# Help - My Lens seems to be loose



## Dubaiian (Apr 17, 2012)

Hi All, 

I have a Canon 7d  and use it a lot with my 100-400 Telephoto for shooting wildlife so this lens is almost always attached to the camera.   

I noticed yesterday that it seem to be slightly loose on the camera (almost like when you have too much play in the steering wheel on your car).   The movement is slight but still disconcerting.      I really cannot say if it has always been like this or if its a recent thing.   Is there anything in the camera or the lens that can be tightened up?  Could I do it myself or should I take it to the shop. 

Nervously awaiting a reply.


----------



## mikeduk (Apr 17, 2012)

Did you buy the kit new? If so you may still be under warranty in which case your best bet is getting in touch with the shop you purchased it from or talking to cannon directly.

Failing that your best bet is to send it off to a repair shop, unless its obvious where the problem is and how to fix it I wouldn't personally think about doing it myself.


----------



## Infinite_Day (Apr 17, 2012)

My 300mm f/4 Nikkor has the same issue on my D7000 - just about 1mm of slop or so. Nothing that is too major - all the contacts still work with no issues and the images are still fine. I asked the same question as you when I realized this and was told that a small amount of movement is common. As long as it doesn't get worse and the lens is working fine it is probably not an issue.


----------



## Deo (Apr 17, 2012)

I use a 150-500 and 70-200, i also have this issue, after asking many people i end up with one conclusion, that sometimes i support(not on tripod but holding) on the camera and/or putting the weight of my hand on the camera(body) when it is attached on a monopod. well i agree with Infinite_Day that this is not a big issue how ever when you holding your camera on a monopod/ monopod then doing panning/bird watching/just simply moving the camera it just feel uncomfortable, well just my opinion.


----------



## KmH (Apr 17, 2012)

Depending on how loose it is, and in what direction it is loose, your lens mount may have become slightly bent.

If is loose rotationally, you're ok. If it is loose so the front of the lens moves up and down, it needs to be repaired.

It's not a good idea to leave a heavy lens mounted on a DSLR body. You don't say which 100-400 lens.

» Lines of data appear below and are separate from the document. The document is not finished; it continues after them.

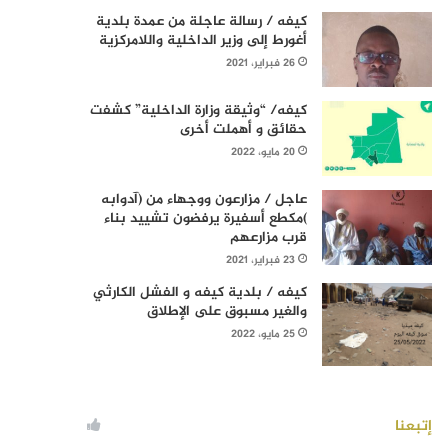
كيفه / رسالة عاجلة من عمدة بلدية
أغورط إلى وزير الداخلية واللامركزية
26 فبراير، 2021
كيفه/ “وثيقة وزارة الداخلية” كشفت
حقائق و أهملت أخرى
20 مايو، 2022
عاجل / مزارعون ووجهاء من (آدوابه
)مكطع أسفيرة يرفضون تشييد بناء
قرب مزارعهم
23 فبراير، 2021
كيفه / بلدية كيفه و الفشل الكارثي
والغير مسبوق على الإطلاق
25 مايو، 2022
إتبعنا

Hopefully you mount the lens, not the camera, when you use it.


----------



## DiskoJoe (Apr 17, 2012)

KmH said:


> Depending on how loose it is, and in what direction it is loose, your lens mount may have become slightly bent.
> 
> If is loose rotationally, you're ok. If it is loose so the front of the lens moves up and down, it needs to be repaired.
> 
> ...



Probably a Sigma. My 70-210 does have a bit of the rotational give. Nothing major and it has never effected pictures.


----------



## Overread (Apr 17, 2012)

Far as I know there is only one 100-400mm - the Canon L 

That said a tiny bit of rotational play in a lens mount is totally normal and is simply a part of  manufacturing tolerances on both the body and the lens. If you have this it shouldn't feel anything more than a millimeter at most in movement. Far too small to affect the contacts connection and rotational play won't affect the optics at all.

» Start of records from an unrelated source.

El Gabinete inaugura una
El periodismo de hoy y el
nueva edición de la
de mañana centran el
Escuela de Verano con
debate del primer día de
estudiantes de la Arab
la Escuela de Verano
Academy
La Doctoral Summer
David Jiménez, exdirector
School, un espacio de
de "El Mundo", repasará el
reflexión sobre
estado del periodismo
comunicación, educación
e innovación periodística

As KmH says if its forward play then that is a more serious problem and for heavier lenses you should indeed always be supporting the lens itself with your arm.


----------



## AceCo55 (Apr 17, 2012)

I once had a sigma 70-200mm lens that seemed to get progressively "looser" over a short period of time. Rotational movement but more than a few mm.
Took it to a technician, and it turned out that at least one of the screws on the mounting plate had worked loose.
Fixed it on the spot - no drama after that.

So the reason it is loose may be due to a few factors or may just be within normal tolerances (my current Nikon 70-200mm lens has a small bit of "play").
For peace of mind, I would just get it checked to see whether you have a problem or not.


----------



## imagemaker46 (Apr 17, 2012)

Check the screws, they come lose all the time.


----------



## Dubaiian (Apr 27, 2012)

Sorry it has taken me a long time to respond everyone, but I have been busy travelling with work.  To confirm, it a Canon 100-400L. 

As many mentioned its about 1mm of rotational play and has certainly not become any worse, so I am going to put it own to tolerance and only worry if it gets worse.  

KmH - Yes I mount the lens on the tripod rather than the camera.  

Many thanks for your advice


----------



## Josh220 (Apr 27, 2012)

Damn promiscuous gear!


----------